Conférence de Francis Lapierre : “Saint Luc, l’évangéliste aux deux visages”

Conférence de Francis Lapierre : “Saint Luc, l’évangéliste aux deux visages”

time 12 h 45 min

2 juin 2016

L’Évangile de Luc contient-il deux livres distincts ?

Cette année, nous vivons sous le signe de la Miséricorde (thème voulu par le Pape François) et accompagnés par l’Évangile de Luc. De nombreuses publications ont d’ailleurs fait le lien, car saint Luc a la réputation d’être gentil parce qu’il nous raconte l’enfance de Jésus à travers le oui de la Vierge Marie et qu’il ménage dans son récit, des temps de pause pendant lesquels Jésus se ressource par la prière…

Dans sa construction, l’Évangile de Luc résulte de la combinaison de deux documents antérieurs :

– Un Évangile de Marc dont  Luc adoucit le vocabulaire juif et élude les allusions à l’Ancien Testament que sa communauté de païens ignore. (ch.3-9), complété du récit de la Passion  (ch.19-23).

– Un document qu’il partage avec Matthieu (ch.10-18), désigné sous le nom de Deuxième Source, parce que Marc ne semble pas le connaitre, comme si Marc avait rédigé son Évangile antérieurement.

Cette Deuxième Source est essentiellement composée de discours de Jésus, ces discours se terminant par des mises en garde adressées aux communautés.

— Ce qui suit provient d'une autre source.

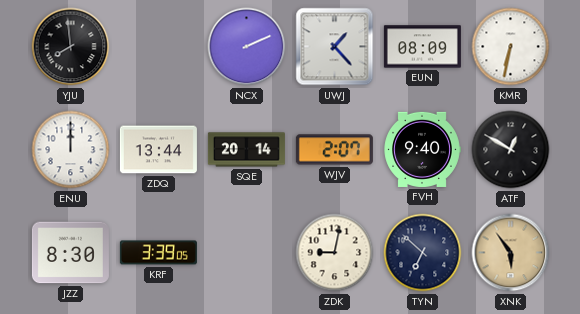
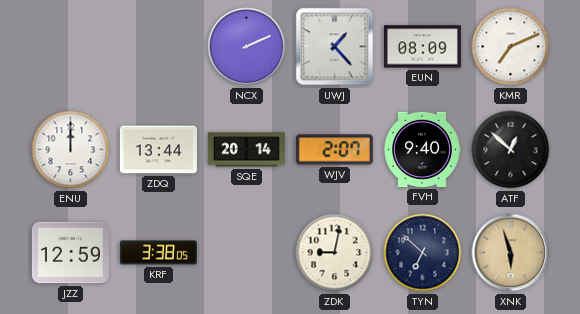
YJU: 7:59 -> none
KMR: 6:32 -> 7:11
ATF: 12:50 -> 12:52
JZZ: 8:30 -> 12:59
KRF: 3:39 -> 3:38
XNK: 5:54 -> 5:57
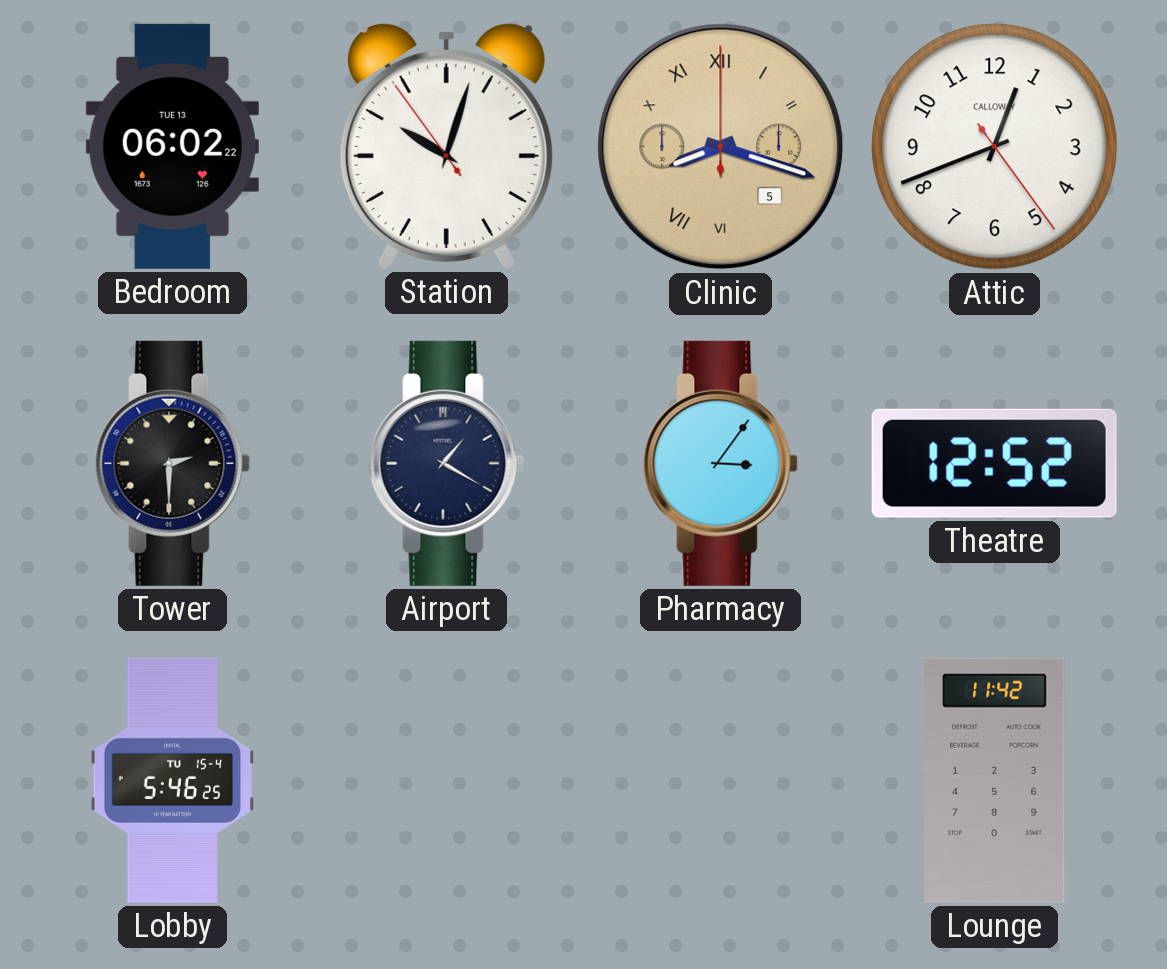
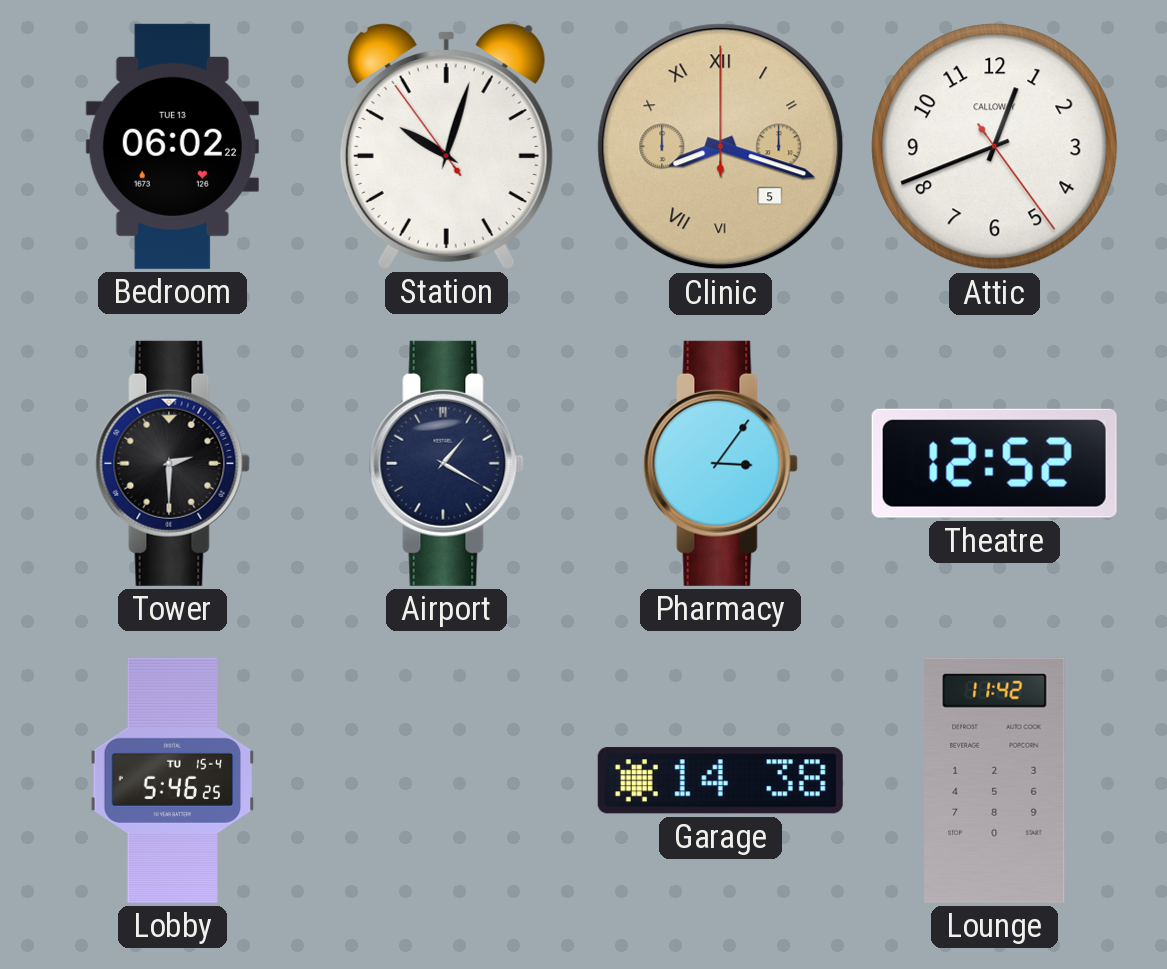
Garage: none -> 14:38
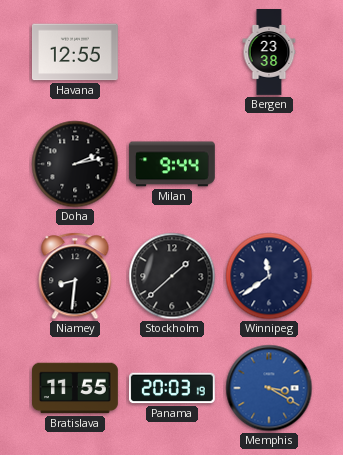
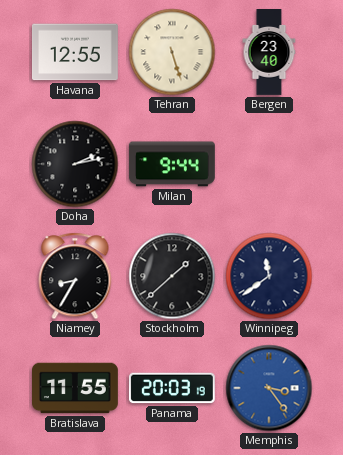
Tehran: none -> 5:27
Bergen: 23:38 -> 23:40
Niamey: 8:31 -> 8:35
Memphis: 3:20 -> 3:24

La comparaison des conclusions respectives selon Matthieu puis selon Luc nous permet de découvrir un phénomène imprévu : Luc est beaucoup plus sévère et imprécatoire que Matthieu contre ceux qui refusent de se convertir !

À tel point qu’après les Jours de Noé – où tous les méchants ont été noyés –  (Matthieu), Luc rajoute les Jours de Lot où le feu et le soufre du ciel viennent tout détruire…reste-il encore quelque chose ?

Il était temps que Luc arrête la polémique…mais celle-ci s’explique si sa rédaction se situe dans les années qui suivent les morts violentes de Pierre et de Paul (63-65).

Dans ce contexte, les malédictions spécifiques à Luc, qui complètent ses béatitudes (6,20-26) sont à relire :

Longtemps, nous avons pensé que ces malédictions témoignaient d’une source primitive et que Matthieu, de son côté, les avaient ignorées ou supprimées.

L’utilisation dramatique que fait Luc de la Deuxième Source, nous oblige à nous demander si ces malédictions ne seraient pas tardives et polémiques, une forme de réponse aux morts violentes de Pierre et de Paul : À une communauté apeurée et en proie aux persécutions, qui a faim, qui pleure et qui est l’objet de railleries, Luc oppose  le présent difficile, au futur radieux dans le Royaume. Puis, il supprime du texte de Matthieu (ou de la Deuxième Source) tous les termes de douceur qui pourraient être compris comme de la faiblesse : plus de doux, de miséricordieux, de cœurs purs, et d’artisans de paix.

Vous êtes haïs, rejetés (un rajout de Luc) et insultés et diffamés maintenant à cause du Fils de l’homme, mais  bondissez de joie car votre récompense sera grande dans les cieux

                                   Francis LAPIERRE

Saint Luc écrivant© BnF. MS éthiopien d’Abbadie 82, fol. 35v.